> YOUR OBJECTIVE:
Count how many lines in the following data hold the word "Flooding". Your answer is the number and nothing else.
══ MATERIAL TO PROCESS ══
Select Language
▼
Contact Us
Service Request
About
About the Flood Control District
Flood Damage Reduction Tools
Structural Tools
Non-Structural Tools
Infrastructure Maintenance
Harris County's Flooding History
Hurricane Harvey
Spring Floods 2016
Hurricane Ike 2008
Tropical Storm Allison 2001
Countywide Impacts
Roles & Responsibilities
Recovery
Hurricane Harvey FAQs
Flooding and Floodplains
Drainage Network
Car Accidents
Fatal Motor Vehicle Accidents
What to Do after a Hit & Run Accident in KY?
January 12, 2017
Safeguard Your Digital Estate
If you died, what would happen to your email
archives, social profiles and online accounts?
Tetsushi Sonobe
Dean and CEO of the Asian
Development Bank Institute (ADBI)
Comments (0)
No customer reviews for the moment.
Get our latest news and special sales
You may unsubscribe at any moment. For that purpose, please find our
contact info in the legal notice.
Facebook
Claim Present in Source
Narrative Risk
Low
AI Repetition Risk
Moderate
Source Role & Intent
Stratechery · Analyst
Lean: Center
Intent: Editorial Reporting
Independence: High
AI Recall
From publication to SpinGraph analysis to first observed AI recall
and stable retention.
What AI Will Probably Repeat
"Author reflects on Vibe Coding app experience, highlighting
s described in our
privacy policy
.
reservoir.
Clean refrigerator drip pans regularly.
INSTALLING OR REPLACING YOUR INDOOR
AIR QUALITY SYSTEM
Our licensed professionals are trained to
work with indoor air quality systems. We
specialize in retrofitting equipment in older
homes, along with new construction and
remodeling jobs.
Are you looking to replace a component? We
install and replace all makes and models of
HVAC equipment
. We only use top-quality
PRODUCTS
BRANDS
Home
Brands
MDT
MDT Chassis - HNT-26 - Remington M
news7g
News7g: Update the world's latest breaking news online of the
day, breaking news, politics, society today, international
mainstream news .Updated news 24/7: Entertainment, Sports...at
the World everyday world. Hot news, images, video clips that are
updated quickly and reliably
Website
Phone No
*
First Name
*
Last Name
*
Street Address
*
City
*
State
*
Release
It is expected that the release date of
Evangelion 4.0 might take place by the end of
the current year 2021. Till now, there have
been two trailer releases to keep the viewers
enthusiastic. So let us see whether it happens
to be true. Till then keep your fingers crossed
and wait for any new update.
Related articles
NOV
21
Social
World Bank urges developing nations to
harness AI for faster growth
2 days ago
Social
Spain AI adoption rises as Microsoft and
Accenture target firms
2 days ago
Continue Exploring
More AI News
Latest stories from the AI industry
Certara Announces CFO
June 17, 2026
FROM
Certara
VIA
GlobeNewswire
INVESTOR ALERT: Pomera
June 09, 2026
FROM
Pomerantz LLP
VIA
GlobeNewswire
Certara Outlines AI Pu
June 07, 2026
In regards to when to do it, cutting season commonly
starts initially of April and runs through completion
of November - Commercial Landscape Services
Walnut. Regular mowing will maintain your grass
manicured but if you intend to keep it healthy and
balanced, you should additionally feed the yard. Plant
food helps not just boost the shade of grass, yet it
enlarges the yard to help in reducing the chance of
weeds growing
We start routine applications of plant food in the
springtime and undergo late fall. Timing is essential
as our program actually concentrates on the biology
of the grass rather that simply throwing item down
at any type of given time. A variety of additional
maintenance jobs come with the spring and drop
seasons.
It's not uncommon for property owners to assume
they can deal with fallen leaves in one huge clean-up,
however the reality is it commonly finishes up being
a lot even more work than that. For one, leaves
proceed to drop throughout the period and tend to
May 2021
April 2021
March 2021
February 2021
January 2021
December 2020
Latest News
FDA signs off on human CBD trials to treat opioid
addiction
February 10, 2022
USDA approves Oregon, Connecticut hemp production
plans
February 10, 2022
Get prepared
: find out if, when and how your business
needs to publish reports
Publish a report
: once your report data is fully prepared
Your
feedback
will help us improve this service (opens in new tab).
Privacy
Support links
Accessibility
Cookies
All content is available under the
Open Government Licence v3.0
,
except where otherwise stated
═══
> EXERCISE SOLUTION:
2